From the desk of Jeff Eberhard: What duty does a bar have to protect nearby persons from patrons it ejects from its establishment?
Claims Pointer: (1) A bar does not have a general “take charge” duty to control and prevent a person it ejects from its premises from having others. (2) Business owners owe invitees a duty “to keep premises reasonably free of physically dangerous conditions,” including potential harm by a third party. This duty does not automatically extend to injuries sustained on areas immediately surrounding, but off, the business’s premises.
Oshatz v. GinSing, LLC., in the Court of Appeals of the State of Washington, Division I, No. 66101-9-I, — P3d —- (May 14, 2012) (unpublished).
After leaving work one day, Bradley Crossen drank large quantities of alcohol before visiting The Triple Door, a downtown Seattle bar adjacent to a restaurant. The bar and the restaurant had the same owner. Crossen was drunk when he arrived at the bar and consumed even more alcohol while at the bar, but he did not recall how he got the drinks. There was no evidence that the bar’s employees supplied Crossen any alcohol. In fact, Crossen was denied alcohol by one bartender, which made him angry. Bar employees watched Crossen push one patron and threaten to assault another patron. Bar employees immediately intervened and escorted Crossen outside where he calmed down.
Tanya Oshatz was walking on the sidewalk in front of the bar after having dinner at the adjacent restaurant when suddenly, Crossen stepped in front of her and yelled, “Whoa . . . where did YOU come from?” Then, he picked her up and dropped her on the pavement which injured her right shoulder. Bar employees observed the incident and ran to Oshatz’s aid. Crossen was later arrested and convicted of third degree assault.
Oshatz sued Crossen and the owner of the bar and restaurant. Oshatz alleged that the bar was negligent under multiple theories, including negligent overservice of alcohol; negligent failure to follow or enact procedures and policies that control intoxicated patrons; and negligent failure to warn of dangerous conditions on or near its business property. The trial court granted summary judgment in favor of the bar owner on all claims.
On appeal, the court first addressed the alleged negligent overservice of alcohol he consumed while at the bar. The Court determined that since Crosson testified he did not recall how he obtained the drinks, and there was no other evidence Crossen was served any drinks by bar employees, summary judgment in favor of the bar on that issue was appropriate.
Second, the Court of Appeals addressed whether the bar breached any duty to Oshatz as a member of the public or a business invitee.

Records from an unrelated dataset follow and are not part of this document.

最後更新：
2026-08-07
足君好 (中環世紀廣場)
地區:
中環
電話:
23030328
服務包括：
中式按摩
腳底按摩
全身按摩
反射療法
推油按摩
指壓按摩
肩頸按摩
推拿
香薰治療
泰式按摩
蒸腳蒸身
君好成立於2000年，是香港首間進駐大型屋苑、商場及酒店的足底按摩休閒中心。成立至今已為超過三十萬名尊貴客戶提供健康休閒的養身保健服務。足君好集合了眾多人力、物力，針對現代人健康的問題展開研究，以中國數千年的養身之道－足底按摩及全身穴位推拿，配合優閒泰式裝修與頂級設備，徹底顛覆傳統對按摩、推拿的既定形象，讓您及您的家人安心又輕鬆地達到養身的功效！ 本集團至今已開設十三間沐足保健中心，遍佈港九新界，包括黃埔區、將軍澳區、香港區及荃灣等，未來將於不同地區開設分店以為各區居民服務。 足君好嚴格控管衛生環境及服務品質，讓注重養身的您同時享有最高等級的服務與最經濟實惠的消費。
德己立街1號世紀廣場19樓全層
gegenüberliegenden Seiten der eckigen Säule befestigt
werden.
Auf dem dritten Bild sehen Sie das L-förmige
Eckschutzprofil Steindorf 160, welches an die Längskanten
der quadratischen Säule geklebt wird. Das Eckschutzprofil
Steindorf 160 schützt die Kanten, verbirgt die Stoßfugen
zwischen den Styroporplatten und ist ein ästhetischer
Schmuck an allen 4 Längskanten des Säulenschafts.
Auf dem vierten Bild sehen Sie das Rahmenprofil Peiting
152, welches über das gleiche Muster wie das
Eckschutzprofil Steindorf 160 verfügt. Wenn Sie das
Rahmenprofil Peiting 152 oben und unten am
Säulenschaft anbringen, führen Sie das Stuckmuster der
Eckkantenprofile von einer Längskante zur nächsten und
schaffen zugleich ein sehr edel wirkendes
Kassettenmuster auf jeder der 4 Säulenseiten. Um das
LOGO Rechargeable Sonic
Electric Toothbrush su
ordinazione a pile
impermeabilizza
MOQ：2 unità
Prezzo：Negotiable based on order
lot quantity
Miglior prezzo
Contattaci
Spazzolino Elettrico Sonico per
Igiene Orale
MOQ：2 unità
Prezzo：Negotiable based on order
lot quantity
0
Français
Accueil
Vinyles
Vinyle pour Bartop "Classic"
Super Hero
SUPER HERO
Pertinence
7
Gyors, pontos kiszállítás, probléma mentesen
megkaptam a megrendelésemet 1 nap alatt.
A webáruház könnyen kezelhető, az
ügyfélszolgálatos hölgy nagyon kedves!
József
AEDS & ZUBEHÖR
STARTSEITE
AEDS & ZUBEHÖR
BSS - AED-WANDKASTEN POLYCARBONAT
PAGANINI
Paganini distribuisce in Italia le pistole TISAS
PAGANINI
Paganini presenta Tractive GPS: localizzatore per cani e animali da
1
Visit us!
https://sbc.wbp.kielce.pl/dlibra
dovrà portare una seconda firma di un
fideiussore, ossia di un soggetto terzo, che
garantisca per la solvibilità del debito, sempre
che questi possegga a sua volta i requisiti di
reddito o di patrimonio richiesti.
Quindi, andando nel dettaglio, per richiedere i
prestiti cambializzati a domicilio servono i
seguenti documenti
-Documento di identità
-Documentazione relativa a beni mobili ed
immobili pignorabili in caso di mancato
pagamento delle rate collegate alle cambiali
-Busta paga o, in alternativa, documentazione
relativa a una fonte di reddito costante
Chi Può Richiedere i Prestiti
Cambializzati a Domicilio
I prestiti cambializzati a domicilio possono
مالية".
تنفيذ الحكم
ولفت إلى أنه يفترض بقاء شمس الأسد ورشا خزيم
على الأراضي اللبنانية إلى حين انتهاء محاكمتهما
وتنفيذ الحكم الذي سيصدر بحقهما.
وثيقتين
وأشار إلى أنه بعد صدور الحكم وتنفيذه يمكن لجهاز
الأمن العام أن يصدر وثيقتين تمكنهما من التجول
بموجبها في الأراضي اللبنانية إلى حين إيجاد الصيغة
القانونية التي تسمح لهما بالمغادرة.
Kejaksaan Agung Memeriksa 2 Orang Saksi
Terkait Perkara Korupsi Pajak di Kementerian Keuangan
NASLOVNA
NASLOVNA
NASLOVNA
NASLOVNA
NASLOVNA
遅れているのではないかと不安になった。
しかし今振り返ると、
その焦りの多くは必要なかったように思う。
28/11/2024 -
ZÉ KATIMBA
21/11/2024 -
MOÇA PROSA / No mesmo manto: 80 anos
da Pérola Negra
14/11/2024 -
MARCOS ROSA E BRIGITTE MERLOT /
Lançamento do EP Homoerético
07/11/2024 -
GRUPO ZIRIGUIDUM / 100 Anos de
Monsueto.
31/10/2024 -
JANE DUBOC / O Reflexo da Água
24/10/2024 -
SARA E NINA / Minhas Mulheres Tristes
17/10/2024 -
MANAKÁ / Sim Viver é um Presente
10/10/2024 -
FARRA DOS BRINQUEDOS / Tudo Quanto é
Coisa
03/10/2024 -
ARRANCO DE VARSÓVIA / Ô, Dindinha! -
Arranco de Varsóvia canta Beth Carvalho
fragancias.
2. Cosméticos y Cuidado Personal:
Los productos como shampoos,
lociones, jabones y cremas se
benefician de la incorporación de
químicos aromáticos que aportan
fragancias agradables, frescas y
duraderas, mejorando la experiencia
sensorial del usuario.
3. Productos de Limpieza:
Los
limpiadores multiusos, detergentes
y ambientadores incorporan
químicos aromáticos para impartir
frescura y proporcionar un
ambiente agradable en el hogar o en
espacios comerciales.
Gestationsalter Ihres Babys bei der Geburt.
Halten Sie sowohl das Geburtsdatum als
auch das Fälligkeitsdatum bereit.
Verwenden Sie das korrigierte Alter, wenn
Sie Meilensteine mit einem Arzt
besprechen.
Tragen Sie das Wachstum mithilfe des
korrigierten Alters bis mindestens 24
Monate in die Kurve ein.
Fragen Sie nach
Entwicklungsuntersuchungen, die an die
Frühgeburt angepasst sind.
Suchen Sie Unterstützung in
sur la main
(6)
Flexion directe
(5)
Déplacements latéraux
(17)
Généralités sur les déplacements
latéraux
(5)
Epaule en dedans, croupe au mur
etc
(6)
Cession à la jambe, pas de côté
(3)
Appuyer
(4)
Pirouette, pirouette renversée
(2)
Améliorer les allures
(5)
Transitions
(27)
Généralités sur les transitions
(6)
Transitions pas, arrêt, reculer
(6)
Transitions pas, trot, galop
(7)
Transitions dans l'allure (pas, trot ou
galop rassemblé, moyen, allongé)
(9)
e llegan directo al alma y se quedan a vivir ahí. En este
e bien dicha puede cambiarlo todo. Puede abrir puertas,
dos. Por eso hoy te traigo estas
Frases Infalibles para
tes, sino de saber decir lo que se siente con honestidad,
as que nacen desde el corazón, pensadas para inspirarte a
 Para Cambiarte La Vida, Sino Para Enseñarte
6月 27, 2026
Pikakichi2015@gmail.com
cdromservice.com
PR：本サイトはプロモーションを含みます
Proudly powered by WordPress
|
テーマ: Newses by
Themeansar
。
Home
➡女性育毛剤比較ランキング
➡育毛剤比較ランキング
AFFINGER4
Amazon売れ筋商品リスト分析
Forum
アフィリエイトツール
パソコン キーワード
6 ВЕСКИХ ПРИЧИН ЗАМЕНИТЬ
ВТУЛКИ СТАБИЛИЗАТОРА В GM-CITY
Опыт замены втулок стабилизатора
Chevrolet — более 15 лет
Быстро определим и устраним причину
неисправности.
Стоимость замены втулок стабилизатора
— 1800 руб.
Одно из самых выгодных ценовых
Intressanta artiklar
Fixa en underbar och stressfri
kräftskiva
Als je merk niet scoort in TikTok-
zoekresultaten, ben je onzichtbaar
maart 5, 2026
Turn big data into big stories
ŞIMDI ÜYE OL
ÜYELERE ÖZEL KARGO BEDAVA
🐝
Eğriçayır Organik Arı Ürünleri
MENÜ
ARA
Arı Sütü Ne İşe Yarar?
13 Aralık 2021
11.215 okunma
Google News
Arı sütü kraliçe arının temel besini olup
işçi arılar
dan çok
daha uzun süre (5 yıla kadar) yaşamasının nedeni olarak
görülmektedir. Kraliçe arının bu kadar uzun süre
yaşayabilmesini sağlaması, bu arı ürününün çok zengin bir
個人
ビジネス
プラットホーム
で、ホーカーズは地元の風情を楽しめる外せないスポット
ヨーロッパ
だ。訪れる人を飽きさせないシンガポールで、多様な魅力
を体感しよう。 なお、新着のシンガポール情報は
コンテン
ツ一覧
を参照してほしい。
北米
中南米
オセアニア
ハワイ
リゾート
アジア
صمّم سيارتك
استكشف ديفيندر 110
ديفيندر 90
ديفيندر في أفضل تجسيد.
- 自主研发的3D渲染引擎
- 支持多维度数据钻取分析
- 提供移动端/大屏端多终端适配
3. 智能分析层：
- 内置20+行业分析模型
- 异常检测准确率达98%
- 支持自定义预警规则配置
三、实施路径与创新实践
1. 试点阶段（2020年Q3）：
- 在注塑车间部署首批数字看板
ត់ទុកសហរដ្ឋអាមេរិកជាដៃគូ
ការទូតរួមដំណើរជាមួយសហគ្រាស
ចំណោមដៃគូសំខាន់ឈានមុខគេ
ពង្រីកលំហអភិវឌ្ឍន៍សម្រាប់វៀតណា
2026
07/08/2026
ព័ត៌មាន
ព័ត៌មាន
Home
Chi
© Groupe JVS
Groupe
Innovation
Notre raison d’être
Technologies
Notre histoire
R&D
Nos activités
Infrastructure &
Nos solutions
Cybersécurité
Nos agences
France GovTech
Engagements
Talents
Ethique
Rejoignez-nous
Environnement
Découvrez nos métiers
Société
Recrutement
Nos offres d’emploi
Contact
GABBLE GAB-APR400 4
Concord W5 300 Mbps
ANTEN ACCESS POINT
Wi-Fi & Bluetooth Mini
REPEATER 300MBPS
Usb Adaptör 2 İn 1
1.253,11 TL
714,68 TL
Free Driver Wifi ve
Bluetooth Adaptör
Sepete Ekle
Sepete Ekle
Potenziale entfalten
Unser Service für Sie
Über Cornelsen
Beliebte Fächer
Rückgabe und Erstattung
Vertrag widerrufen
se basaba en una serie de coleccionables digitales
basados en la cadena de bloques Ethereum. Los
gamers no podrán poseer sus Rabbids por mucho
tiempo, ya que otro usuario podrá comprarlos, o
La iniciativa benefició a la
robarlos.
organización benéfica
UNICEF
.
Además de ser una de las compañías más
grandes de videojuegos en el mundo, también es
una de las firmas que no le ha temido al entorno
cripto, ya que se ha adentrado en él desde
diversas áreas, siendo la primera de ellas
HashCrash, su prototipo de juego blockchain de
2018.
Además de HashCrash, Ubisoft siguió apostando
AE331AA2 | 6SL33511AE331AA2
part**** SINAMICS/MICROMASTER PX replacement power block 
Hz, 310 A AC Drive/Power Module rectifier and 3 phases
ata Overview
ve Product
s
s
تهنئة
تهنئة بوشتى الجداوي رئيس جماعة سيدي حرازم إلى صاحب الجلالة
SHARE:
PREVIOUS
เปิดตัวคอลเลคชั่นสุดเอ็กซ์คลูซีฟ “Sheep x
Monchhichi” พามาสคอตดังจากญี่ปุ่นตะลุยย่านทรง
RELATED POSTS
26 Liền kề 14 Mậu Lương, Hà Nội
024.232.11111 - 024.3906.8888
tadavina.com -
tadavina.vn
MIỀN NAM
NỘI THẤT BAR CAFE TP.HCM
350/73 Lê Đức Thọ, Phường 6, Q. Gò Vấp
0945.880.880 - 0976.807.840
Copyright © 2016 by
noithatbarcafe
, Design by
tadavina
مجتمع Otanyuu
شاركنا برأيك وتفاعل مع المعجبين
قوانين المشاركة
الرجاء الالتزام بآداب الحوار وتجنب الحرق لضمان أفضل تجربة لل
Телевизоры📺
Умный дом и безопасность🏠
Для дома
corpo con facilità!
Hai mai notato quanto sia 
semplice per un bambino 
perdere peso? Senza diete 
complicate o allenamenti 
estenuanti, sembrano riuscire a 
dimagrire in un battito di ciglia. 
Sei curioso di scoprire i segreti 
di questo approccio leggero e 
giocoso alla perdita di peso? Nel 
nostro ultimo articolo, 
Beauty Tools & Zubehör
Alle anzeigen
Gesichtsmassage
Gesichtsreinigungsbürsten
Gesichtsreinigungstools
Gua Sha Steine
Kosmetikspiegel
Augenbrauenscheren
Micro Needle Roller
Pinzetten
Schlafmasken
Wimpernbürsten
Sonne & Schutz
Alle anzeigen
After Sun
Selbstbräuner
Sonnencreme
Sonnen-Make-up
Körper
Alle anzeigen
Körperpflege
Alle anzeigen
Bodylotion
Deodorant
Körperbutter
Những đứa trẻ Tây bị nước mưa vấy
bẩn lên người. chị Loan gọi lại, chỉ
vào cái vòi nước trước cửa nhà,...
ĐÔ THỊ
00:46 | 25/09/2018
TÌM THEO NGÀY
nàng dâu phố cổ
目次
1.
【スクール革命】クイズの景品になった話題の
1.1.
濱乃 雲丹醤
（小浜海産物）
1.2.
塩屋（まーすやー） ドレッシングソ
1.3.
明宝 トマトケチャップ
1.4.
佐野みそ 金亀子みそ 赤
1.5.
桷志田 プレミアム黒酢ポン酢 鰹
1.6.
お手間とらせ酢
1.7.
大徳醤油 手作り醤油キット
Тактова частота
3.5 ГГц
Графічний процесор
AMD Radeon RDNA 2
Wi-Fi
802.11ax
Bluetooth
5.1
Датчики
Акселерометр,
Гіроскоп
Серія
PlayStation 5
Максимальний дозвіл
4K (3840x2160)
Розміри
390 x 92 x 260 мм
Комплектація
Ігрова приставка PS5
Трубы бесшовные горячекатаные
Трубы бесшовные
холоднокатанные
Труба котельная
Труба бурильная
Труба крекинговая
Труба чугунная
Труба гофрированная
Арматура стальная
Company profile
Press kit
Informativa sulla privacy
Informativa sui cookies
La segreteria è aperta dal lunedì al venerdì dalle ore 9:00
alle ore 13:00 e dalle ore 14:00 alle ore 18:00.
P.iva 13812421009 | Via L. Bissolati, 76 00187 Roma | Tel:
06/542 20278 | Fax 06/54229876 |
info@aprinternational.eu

At trial, the only evidence of such duty was testimony from Oshatz’ expert that a bar’s duty to exercise reasonable care for its customers’ safety extends to the space immediately surrounding the establishment. The Court noted that while expert testimony can establish a standard of care, the actual existence of a duty is a question of law that must be determined by the court, not expert testimony.
Oshatz also claimed the bar had a “take charge” duty to control and prevent Crossen from harming others. The Court explained that the relationship between a bar and its patrons does not qualify as a “take charge” type of relationship because it is not “established” or “continuing.”
Third, the Court of Appeals addressed whether Oshatz was a business invitee, a person who enters a business’s premises for the economic benefit of the business. Generally, business owners owe invitees a duty to keep their premises reasonably free of physically dangerous conditions, including potential harm by a third party. The Court concluded that even if Oshatz was a business invitee, her injury occurred off the bar’s premises; thus, summary judgment in favor of the bar and dismissal of the case was appropriate.
NOTE: This opinion has not been published. It is provided to demonstrate how the court approaches the issues involved in the case. It cannot be cited as authority to a court of law.